We are often a result of what we eat. If our health is a reflection of our diet and we are in control of what's on the end of our fork, how do you choose to make yourself feel?
The statistics say that 1 out of 3 women and 1 out of every 2 men will be diagnosed with some form of cancer in their lifetime. There are a ridiculous amount of reasons and causes for this, some of which are genetic and some are frankly influenced by man.
Our brains over time have developed so much faster than our digestive system. What we can produce in the lab and how we can manipulate nature has become so complex yet once we consider it food and smash it when we are hungry, our body become so confused as to how to turn this manufactured meal into fuel. Instead, we internally react with inflammation, our pants get too tight and we start hording fat cells like it's our job.

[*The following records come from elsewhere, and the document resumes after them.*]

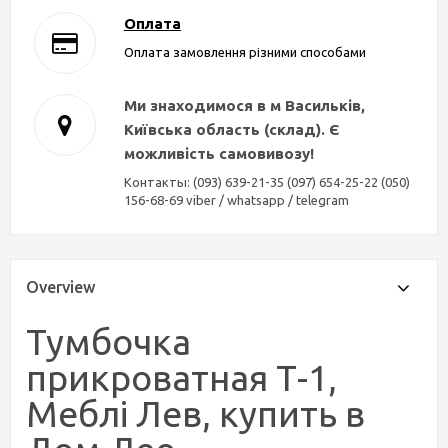
Оплата
Оплата замовлення різними способами
Ми знаходимося в м Васильків,
Київська область (склад). Є
можливість самовивозу!
Контакты: (093) 639-21-35 (097) 654-25-22 (050)
156-68-69 viber / whatsapp / telegram
Overview
Тумбочка
прикроватная Т-1,
Меблі Лев, купить в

Without understanding what has been approved as a food additive, the produce section at the grocery store gets divided into two sections. The first is the more affordable "conventional" produce. Looks bright and shiny and nice and clean...harmless even. Most of which has been picked unripe and green then treated with ethylene gas to give it a ripe like appearance. The second half or maybe it's the smaller of a 60/40 split, is the "Organic" aka to most people as the "overpriced section" with vegetables that look the same as the cheap section. However, this section has been grown with more natural processes.
So what's the difference?
A few years ago I was living in Quad City, Illinois along the Mississippi River and working at one of the three casinos out there. I would often travel outside of the area and through farm country. Farmers would rotate between corn and soy beans so the landscape was pretty consistent for miles and miles. Occasionally I would see small planes cruising over the fields dipping out of the sky and skimming across the crops dusting them with a delicious blanket of chemicals made of who knows what. Once they hit the crops, they go seemingly undetected by eye. Especially in the grocery store.

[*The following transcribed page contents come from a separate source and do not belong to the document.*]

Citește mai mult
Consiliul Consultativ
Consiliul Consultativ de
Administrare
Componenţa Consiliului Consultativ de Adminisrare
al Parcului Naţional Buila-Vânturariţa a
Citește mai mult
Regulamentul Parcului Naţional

If you'd like to try this experiment for yourself, here is a suggestion. Start out with a salad of organic vegetables. That way, your dish starts out with vegetables, grown the way nature intended them to be treated. Then, before you sit down to eat it, reach under the kitchen sink and find that can of insect repellent. One that kills bugs on contact for you know, 30 or 60 days, whatever they promise. Then spray your food and consider if you'd really eat that knowing that you just saw it sprayed with chemicals that kills living things. Don't eat it! But, that's what is happening in a similar process, not exact, to our food. The goal is to grow more crops, faster, for less money and generate a higher profit.

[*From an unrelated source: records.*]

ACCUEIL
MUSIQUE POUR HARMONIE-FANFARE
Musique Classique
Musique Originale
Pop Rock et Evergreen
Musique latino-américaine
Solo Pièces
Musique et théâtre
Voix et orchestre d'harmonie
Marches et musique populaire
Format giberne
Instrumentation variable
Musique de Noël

The FDA has approved well over 350 food additives that are mostly chemicals for various reasons. Farmers who choose not to use these harsh chemical fertilizers, herbicides and pesticides have to follow a strict Organic protocol and pay expensive fees to be certified that they don't use what the government has approved to use. Kind of crazy if you think about it, but not only do farmers lose some yield to some hungry pests, but they also have to pay high expenses to be proud of being organic as well.
The Nasty Dirty Dozen
Lucky for us we can reference the EPA's Dirty Dozen list. This list is published every year and updated with the top 12 produce items that contain the highest amounts of toxins. The strategy is this, if you are going to buy one of the items on this list, the suggestion is to buy these in the organic section as they will have a big impact on your health over time or in high consumption if you don't. If you are going to buy an item not on this list, then it is not so imperative to buy it organic. My suggestion though, is if you are battling a disease or know you have a compromised immune system, shop as much organic as possible.
So, what items are we talking about??
Strawberries
Spinach
Kale
Nectarines
Apples
Grapes
Peaches
Cherries
Pears
Tomatoes
Celery
Potatoes
You may think that washing, soaking or peeling these items will make a difference. All those were considered when this list was created. If you're a wine drinker, consider your favorite varietal, let's say Chardonnay, mostly because I can spell it. If you're familiar with this wine, then you'll know that a Chardonnay grown in California, Oregon, Spain or France, all taste a little different. The term in wine making is because of the terroir or the environment in which the grapes are grown. That consists of the sun light, the rain, humidity, the soil. Everything that surrounds that vine influences the flavor of the wine. Same goes for any produce. It is a product of it's environment. If chemicals have been added to the process, they aren't going away. They are absorbed in the cells.